As I have said previously, the nature of what is called the "market" is that it serves to facilitate businesses charge the maximum they can get away with. Since they are all doing this, the predominant impetus is towards ever higher prices for customers, not reduced prices through competition. Competition acts only as an intermittent and partial restraint. At the level of huge corporations the only serious competition is to become big enough to ingest or crush other companies. Since Google and Facebook do not look like traditional companies we should not think they are any different.

But there are no viable political parties that are even thinking about such things.

Friday, 29 June 2012

blog and Facebook

A hiatus. I have experienced big and continuing problems with logging in to my own blog. I'm not confident that it is sorted out for good. I might have to go elsewhere - if it's worth continuing at all. I have reservations about the self-indulgence of the exercise.

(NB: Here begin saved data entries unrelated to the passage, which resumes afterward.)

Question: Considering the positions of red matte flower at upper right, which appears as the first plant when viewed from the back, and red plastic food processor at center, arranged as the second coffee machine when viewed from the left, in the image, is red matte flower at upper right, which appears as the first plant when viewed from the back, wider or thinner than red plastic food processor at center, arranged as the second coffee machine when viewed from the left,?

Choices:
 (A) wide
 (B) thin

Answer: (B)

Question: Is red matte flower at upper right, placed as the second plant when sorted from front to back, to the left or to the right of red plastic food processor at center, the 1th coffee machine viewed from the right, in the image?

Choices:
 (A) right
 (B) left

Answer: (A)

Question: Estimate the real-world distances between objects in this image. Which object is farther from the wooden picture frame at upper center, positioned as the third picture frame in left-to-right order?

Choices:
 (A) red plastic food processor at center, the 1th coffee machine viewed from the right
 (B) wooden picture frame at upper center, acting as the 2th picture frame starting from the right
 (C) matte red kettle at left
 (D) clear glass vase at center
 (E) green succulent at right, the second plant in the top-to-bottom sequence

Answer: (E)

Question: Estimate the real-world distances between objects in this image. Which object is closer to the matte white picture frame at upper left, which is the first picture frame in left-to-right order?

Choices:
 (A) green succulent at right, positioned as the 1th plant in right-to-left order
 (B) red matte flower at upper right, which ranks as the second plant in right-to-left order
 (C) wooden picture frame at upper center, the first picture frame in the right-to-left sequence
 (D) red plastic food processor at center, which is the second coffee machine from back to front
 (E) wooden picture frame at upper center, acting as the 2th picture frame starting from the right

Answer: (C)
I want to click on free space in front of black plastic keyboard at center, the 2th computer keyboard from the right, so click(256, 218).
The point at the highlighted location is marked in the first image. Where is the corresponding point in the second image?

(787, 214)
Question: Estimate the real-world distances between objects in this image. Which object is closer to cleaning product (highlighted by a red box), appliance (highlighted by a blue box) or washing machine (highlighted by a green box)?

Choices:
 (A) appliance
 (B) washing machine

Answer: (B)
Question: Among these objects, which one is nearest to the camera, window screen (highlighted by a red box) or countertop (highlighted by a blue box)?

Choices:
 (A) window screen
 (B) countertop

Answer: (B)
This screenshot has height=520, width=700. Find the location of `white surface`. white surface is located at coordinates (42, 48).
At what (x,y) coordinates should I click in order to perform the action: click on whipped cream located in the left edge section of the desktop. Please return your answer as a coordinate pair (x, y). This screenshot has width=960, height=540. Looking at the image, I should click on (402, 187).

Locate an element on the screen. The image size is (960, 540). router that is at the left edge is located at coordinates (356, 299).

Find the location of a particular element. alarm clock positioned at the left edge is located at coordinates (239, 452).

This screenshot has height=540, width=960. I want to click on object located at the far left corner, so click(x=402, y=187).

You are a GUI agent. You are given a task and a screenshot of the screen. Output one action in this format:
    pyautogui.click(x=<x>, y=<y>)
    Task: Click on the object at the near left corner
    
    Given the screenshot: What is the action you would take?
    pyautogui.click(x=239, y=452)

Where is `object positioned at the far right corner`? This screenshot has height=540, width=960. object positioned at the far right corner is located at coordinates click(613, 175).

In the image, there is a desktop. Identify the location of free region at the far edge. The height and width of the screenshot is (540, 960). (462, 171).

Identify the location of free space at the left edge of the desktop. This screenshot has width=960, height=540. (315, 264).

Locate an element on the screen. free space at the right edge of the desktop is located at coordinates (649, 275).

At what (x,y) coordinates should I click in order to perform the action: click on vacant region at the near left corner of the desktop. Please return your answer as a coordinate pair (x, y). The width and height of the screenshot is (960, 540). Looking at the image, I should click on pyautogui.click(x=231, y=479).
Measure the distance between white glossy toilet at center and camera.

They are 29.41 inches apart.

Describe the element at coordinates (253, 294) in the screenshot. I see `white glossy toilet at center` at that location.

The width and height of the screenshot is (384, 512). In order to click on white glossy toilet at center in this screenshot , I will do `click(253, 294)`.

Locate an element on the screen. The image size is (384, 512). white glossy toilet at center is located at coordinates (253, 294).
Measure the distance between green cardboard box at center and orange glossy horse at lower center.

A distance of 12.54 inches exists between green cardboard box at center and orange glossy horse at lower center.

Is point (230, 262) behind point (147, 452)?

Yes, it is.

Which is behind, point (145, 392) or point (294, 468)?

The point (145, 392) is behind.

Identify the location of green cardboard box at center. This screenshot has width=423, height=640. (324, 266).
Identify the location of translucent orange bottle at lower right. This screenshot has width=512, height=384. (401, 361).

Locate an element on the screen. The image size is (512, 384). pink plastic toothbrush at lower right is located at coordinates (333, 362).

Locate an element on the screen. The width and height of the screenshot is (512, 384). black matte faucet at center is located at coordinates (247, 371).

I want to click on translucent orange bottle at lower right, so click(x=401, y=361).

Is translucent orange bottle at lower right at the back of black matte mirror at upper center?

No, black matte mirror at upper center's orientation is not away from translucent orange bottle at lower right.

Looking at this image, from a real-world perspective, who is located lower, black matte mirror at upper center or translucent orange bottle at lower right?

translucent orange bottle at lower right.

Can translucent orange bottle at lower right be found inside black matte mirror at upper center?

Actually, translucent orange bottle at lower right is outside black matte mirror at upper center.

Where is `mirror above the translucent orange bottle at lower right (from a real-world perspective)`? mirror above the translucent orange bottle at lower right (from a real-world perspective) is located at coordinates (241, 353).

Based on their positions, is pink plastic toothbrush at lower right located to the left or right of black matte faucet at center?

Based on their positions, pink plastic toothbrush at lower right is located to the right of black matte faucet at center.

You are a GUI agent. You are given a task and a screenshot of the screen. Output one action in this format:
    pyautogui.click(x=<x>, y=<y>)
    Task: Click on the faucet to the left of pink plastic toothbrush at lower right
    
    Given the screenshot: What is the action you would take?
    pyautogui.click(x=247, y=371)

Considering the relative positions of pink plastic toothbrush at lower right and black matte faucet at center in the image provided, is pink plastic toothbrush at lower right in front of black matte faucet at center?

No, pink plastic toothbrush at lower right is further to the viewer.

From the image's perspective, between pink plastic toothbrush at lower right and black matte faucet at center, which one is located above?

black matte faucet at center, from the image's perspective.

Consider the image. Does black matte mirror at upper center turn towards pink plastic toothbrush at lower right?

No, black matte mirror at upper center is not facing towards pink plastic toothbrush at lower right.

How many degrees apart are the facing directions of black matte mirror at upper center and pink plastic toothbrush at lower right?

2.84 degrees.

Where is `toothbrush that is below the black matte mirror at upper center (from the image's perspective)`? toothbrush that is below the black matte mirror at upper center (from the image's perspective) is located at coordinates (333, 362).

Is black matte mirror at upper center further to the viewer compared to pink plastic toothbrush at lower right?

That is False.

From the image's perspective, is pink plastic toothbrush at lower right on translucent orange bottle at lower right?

I am withdrawing from Facebook. Their decision to reset everyone's default email address to @Facebook is unethical. They did not ask. They did not inform. No doubt the some obscure clause in the terms and conditions let's them do this. It's clearly done for their own self interest.
The pattern is familiar. A company starts with enthusiasm and even idealism. In this phase it is necessarily customer-orientated. Over a certain critical size - probably a combination of staff size with attendant management structures and sheer financial mass - stock corporate behaviour kicks in. The collective interest of the corporation, as defined by one or a few dictatorial  managers and powerful investors, takes over as the end in view. This kind of corporate arrogance is all of a piece with Facebook's lying at the time of the stock market flotation. The one consolation is that in this world of fast moving technological fads, the existing dinosaurs, with their ponderous lack of agility, will be wiped out by the next impact of a meteorite strike  from a nerd in a bedroom. Where is My Space? Ingested by NewsCorp (ugh!) and then sold on. I give Facebook 12 years, Google 20.  Maybe that's too long. I have been to Google's headquarters and seen the bureaucratic ossification close up. It is not a pretty sight, though they try to pretend it's not happening with open-knecked shorts, knackered jeans and California-speak.